I only met her after our registry office wedding, which to us was more like a betrothal – a commitment, yes, but not irreversible. That happened a few months later at our church wedding. Sadly, she did not see it like that. If ever I have unwittingly and unwillingly upset anyone, it was her by our hasty marriage. My parents were ok with it, just about, but my in laws were devastated. I understand it now, but then all we could think of was our happiness – the idea was if we were happy then so should everyone be round us. Unfortunately life does not work like that. I arrived in Poland for Christmas 1978 to be met with cool not to say frosty politeness. Eventually it dawned on me ( after some very difficult conversations ) that my new family felt that I was stealing their only child from them. That of course had never been my intention. I was just delighted to acquire a larger family – that has been my aim in many ways all my life – but no one else saw it my way.

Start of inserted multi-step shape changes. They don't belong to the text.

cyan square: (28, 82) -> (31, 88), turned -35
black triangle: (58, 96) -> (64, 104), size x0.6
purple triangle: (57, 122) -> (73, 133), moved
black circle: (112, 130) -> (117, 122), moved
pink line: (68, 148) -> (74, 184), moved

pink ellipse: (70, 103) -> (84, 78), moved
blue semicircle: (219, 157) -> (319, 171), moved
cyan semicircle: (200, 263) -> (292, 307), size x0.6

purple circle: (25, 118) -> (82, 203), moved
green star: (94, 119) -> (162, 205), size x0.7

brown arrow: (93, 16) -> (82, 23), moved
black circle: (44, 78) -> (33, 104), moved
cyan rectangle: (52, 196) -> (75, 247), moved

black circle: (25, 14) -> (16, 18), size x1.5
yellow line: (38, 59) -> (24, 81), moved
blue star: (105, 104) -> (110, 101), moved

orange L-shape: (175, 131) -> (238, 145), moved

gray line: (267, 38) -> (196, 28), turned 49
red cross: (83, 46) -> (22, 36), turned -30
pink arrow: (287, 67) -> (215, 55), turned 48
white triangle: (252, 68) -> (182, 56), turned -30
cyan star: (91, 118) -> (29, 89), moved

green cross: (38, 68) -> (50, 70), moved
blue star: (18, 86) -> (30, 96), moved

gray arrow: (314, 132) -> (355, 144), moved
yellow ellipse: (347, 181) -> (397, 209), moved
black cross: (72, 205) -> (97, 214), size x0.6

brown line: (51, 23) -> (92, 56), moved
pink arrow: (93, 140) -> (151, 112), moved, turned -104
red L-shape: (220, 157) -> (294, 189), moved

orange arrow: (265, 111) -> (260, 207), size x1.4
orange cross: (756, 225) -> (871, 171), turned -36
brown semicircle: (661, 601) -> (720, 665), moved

Why am I writing this – because my mother in law – made a supreme effort. Yes, those first two weeks in Poland were very difficult – but in that time she arranged a big party for us so that their friends and relations could get to know me, and she made a lot of time for me and tried to reassure herself that her son at least would be happy with me. I came back to England and then went to Poland once more before our church wedding. Yet this time it was in a way even more difficult because we had to attend a cousin’s wedding, which brought home toher the fact that she had not come – not been invited – to our registry office wedding. But neither had anyone else. As far as we were concerned it was just a piece of paper. no ceremony, no rings , just two witnesses and ten minutes. Fun – but not nearly as important as the real thing. It took a while for her to understand that we had gone through this procedure precisely because we wanted to do everything legally, so that sh e and my father in law could come to England to the actual wedding.

Communist times in Poland made foreign travel for their nationals very difficult. My husband had come over to England on work experience and was the only young person I had ever met who had a work permit and could therefore earn money legally. He had to return to Poland soon after our reg off wedding. But before he could come back to England he had to pay back his university studies. luckily he had a car which he sold in order to be able to do so. Inadvertently Kika’s (she hated that name, but it caught on) love for her son – she had saved up for years so he could buy a car – enabled him to come to England legally. That was another cause of distress for a while.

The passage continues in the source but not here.